DATA EXCERPTS:
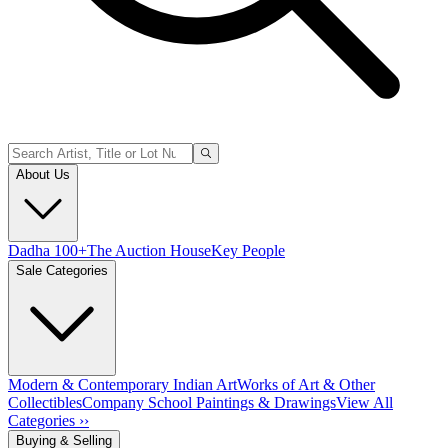
About Us
Dadha 100+
The Auction House
Key People
Sale Categories
Modern & Contemporary Indian Art
Works of Art & Other
Collectibles
Company School Paintings & Drawings
View All
Categories ››
Buying & Selling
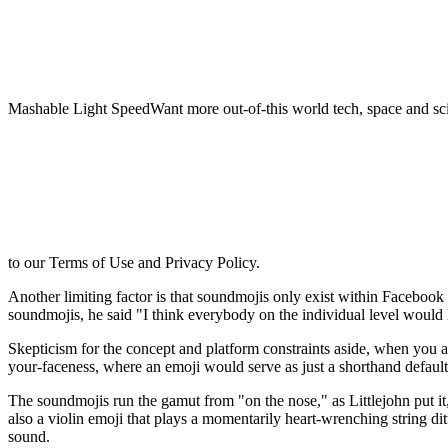
Mashable Light SpeedWant more out-of-this world tech, space and sci
to our Terms of Use and Privacy Policy.
Another limiting factor is that soundmojis only exist within Faceboo
soundmojis, he said "I think everybody on the individual level would l
Skepticism for the concept and platform constraints aside, when you a
your-faceness, where an emoji would serve as just a shorthand default
The soundmojis run the gamut from "on the nose," as Littlejohn put it
also a violin emoji that plays a momentarily heart-wrenching string d
sound.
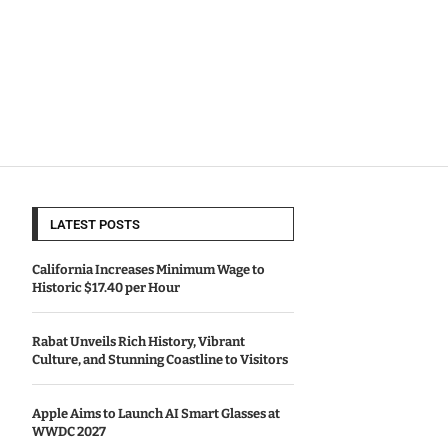
LATEST POSTS
California Increases Minimum Wage to
Historic $17.40 per Hour
Rabat Unveils Rich History, Vibrant
Culture, and Stunning Coastline to Visitors
Apple Aims to Launch AI Smart Glasses at
WWDC 2027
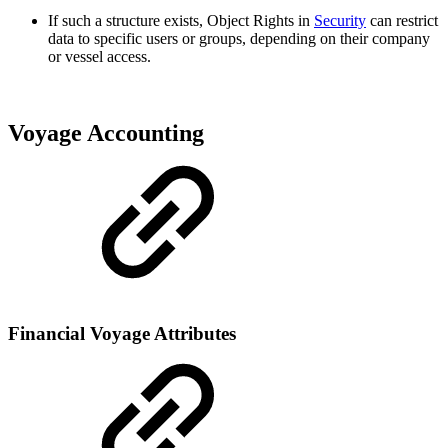
If such a structure exists, Object Rights in
Security
can restrict
data to specific users or groups, depending on their company
or vessel access.
Voyage Accounting
Financial Voyage Attributes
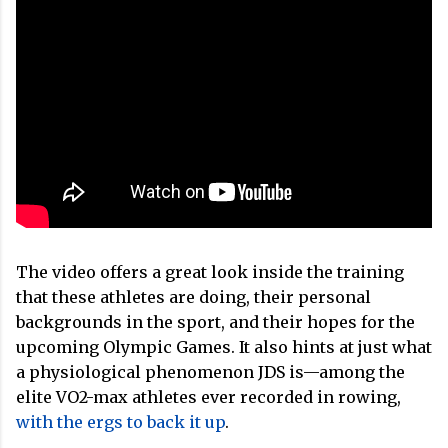
The video offers a great look inside the training
that these athletes are doing, their personal
backgrounds in the sport, and their hopes for the
upcoming Olympic Games. It also hints at just what
a physiological phenomenon JDS is—among the
elite VO2-max athletes ever recorded in rowing,
with the ergs to back it up
.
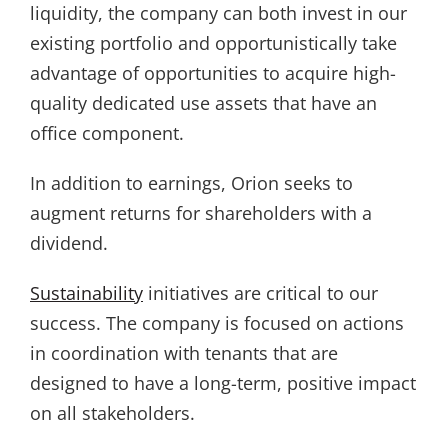
liquidity, the company can both invest in our
existing portfolio and opportunistically take
advantage of opportunities to acquire high-
quality dedicated use assets that have an
office component.
In addition to earnings, Orion seeks to
augment returns for shareholders with a
dividend.
Sustainability
initiatives are critical to our
success. The company is focused on actions
in coordination with tenants that are
designed to have a long-term, positive impact
on all stakeholders.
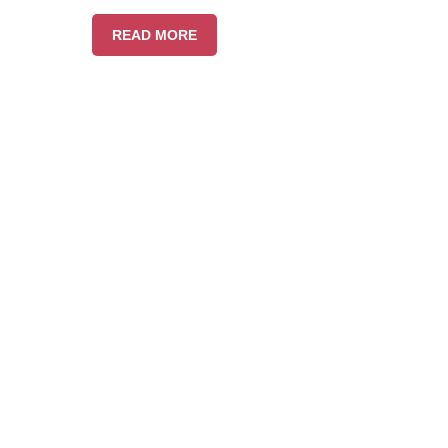
READ MORE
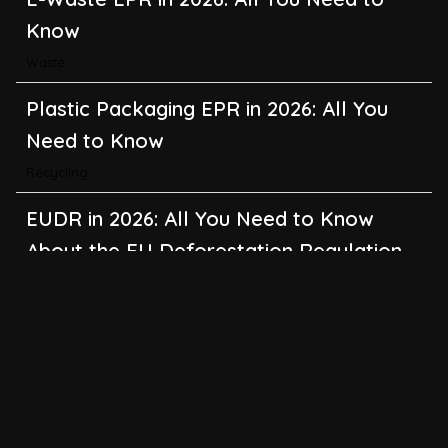
Know
Waste
Plastic Packaging EPR in 2026: All You
Need to Know
Recycling
EUDR in 2026: All You Need to Know
About the EU Deforestation Regulation
Climate Change
,
Global Warming
CBAM in 2026: All You Need to Know
About the EU Carbon Border Adjustment
Mechanism
Emissions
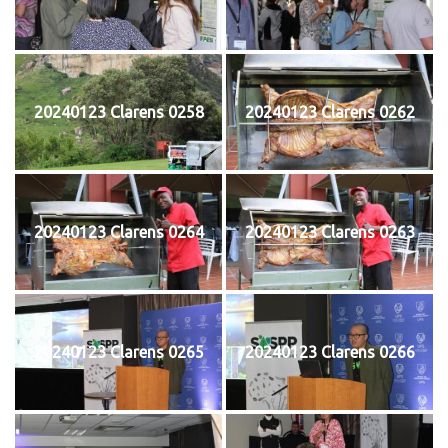
20240123 Clarens 0258
20240123 Clarens 0262
20240123 Clarens 0264
20240123 Clarens 0263
20240123 Clarens 0265
20240123 Clarens 0266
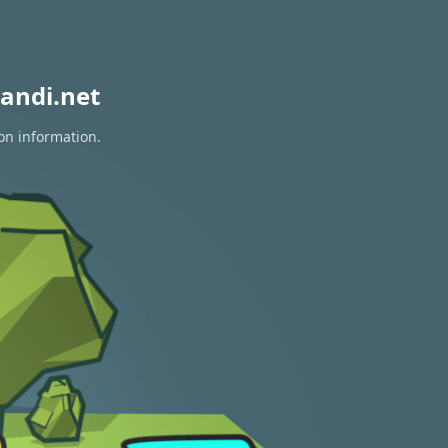
andi.net
on information.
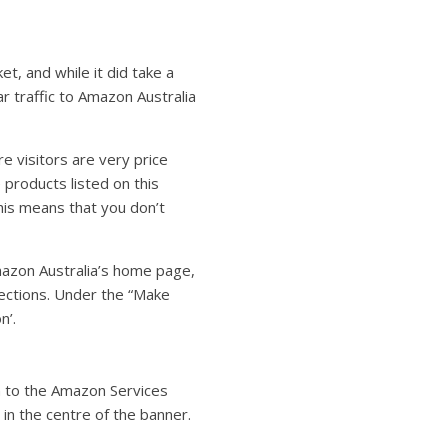
t, and while it did take a
r traffic to Amazon Australia
e visitors are very price
products listed on this
This means that you don’t
azon Australia’s home page,
ections. Under the “Make
n’.
en to the Amazon Services
in the centre of the banner.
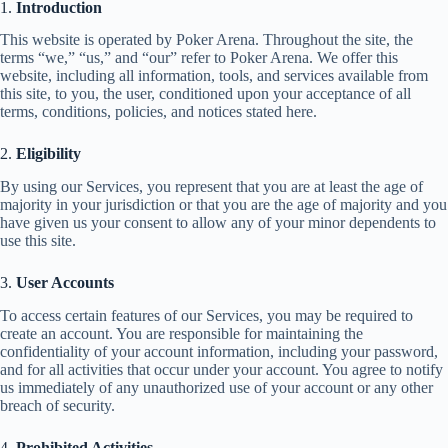
1.
Introduction
This website is operated by Poker Arena. Throughout the site, the
terms “we,” “us,” and “our” refer to Poker Arena. We offer this
website, including all information, tools, and services available from
this site, to you, the user, conditioned upon your acceptance of all
terms, conditions, policies, and notices stated here.
2.
Eligibility
By using our Services, you represent that you are at least the age of
majority in your jurisdiction or that you are the age of majority and you
have given us your consent to allow any of your minor dependents to
use this site.
3.
User Accounts
To access certain features of our Services, you may be required to
create an account. You are responsible for maintaining the
confidentiality of your account information, including your password,
and for all activities that occur under your account. You agree to notify
us immediately of any unauthorized use of your account or any other
breach of security.
4.
Prohibited Activities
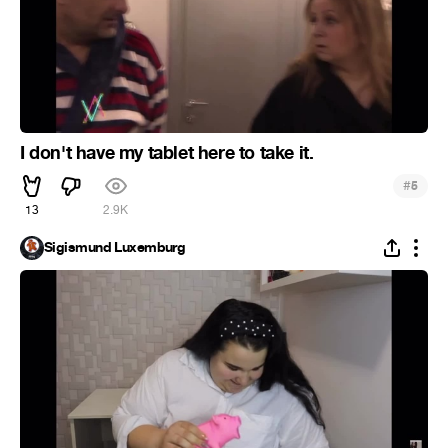
I don't have my tablet here to take it.
#
5
13
2.9K
Sigismund Luxemburg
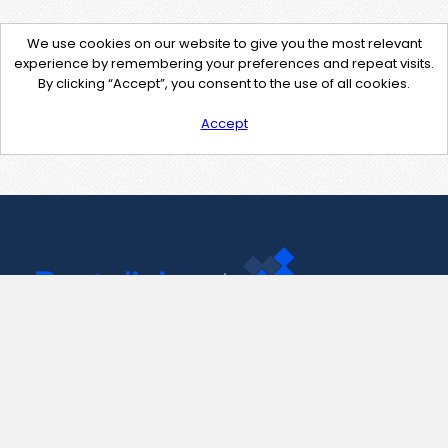
We use cookies on our website to give you the most relevant
experience by remembering your preferences and repeat visits.
By clicking “Accept”, you consent to the use of all cookies.
Accept
Contact Us
support@pastelink.net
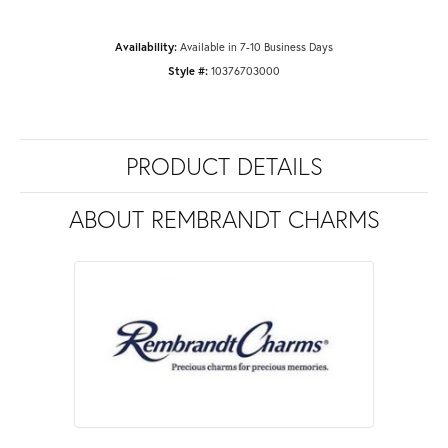
Availability:
Available in 7-10 Business Days
Style #:
10376703000
PRODUCT DETAILS
ABOUT REMBRANDT CHARMS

WORK REQUEST: Please print the data above once more, exactly and without images.

RESULT OF THE TASK:
About Us
Dadha 100+
The Auction House
Key People
Sale Categories
Modern & Contemporary Indian Art
Works of Art & Other
Collectibles
Company School Paintings & Drawings
View All
Categories ››
Buying & Selling
Mashable Light SpeedWant more out-of-this world tech, space and sci
to our Terms of Use and Privacy Policy.
Another limiting factor is that soundmojis only exist within Faceboo
soundmojis, he said "I think everybody on the individual level would l
Skepticism for the concept and platform constraints aside, when you a
your-faceness, where an emoji would serve as just a shorthand default
The soundmojis run the gamut from "on the nose," as Littlejohn put it
also a violin emoji that plays a momentarily heart-wrenching string d
sound.
LATEST POSTS
California Increases Minimum Wage to
Historic $17.40 per Hour
Rabat Unveils Rich History, Vibrant
Culture, and Stunning Coastline to Visitors
Apple Aims to Launch AI Smart Glasses at
WWDC 2027
If such a structure exists, Object Rights in
Security
can restrict
data to specific users or groups, depending on their company
or vessel access.
Voyage Accounting
Financial Voyage Attributes
The video offers a great look inside the training
that these athletes are doing, their personal
backgrounds in the sport, and their hopes for the
upcoming Olympic Games. It also hints at just what
a physiological phenomenon JDS is—among the
elite VO2-max athletes ever recorded in rowing,
with the ergs to back it up
.
liquidity, the company can both invest in our
existing portfolio and opportunistically take
advantage of opportunities to acquire high-
quality dedicated use assets that have an
office component.
In addition to earnings, Orion seeks to
augment returns for shareholders with a
dividend.
Sustainability
initiatives are critical to our
success. The company is focused on actions
in coordination with tenants that are
designed to have a long-term, positive impact
on all stakeholders.
READ MORE
Know
Waste
Plastic Packaging EPR in 2026: All You
Need to Know
Recycling
EUDR in 2026: All You Need to Know
About the EU Deforestation Regulation
Climate Change
,
Global Warming
CBAM in 2026: All You Need to Know
About the EU Carbon Border Adjustment
Mechanism
Emissions
20240123 Clarens 0258
20240123 Clarens 0262
20240123 Clarens 0264
20240123 Clarens 0263
20240123 Clarens 0265
20240123 Clarens 0266
andi.net
on information.
t, and while it did take a
r traffic to Amazon Australia
e visitors are very price
products listed on this
This means that you don’t
azon Australia’s home page,
ections. Under the “Make
n’.
en to the Amazon Services
in the centre of the banner.
1.
Introduction
This website is operated by Poker Arena. Throughout the site, the
terms “we,” “us,” and “our” refer to Poker Arena. We offer this
website, including all information, tools, and services available from
this site, to you, the user, conditioned upon your acceptance of all
terms, conditions, policies, and notices stated here.
2.
Eligibility
By using our Services, you represent that you are at least the age of
majority in your jurisdiction or that you are the age of majority and you
have given us your consent to allow any of your minor dependents to
use this site.
3.
User Accounts
To access certain features of our Services, you may be required to
create an account. You are responsible for maintaining the
confidentiality of your account information, including your password,
and for all activities that occur under your account. You agree to notify
us immediately of any unauthorized use of your account or any other
breach of security.
4.
Prohibited Activities
I don't have my tablet here to take it.
#
5
13
2.9K
Sigismund Luxemburg
We use cookies on our website to give you the most relevant
experience by remembering your preferences and repeat visits.
By clicking “Accept”, you consent to the use of all cookies.
Accept
Contact Us
support@pastelink.net
Availability:
Available in 7-10 Business Days
Style #:
10376703000
PRODUCT DETAILS
ABOUT REMBRANDT CHARMS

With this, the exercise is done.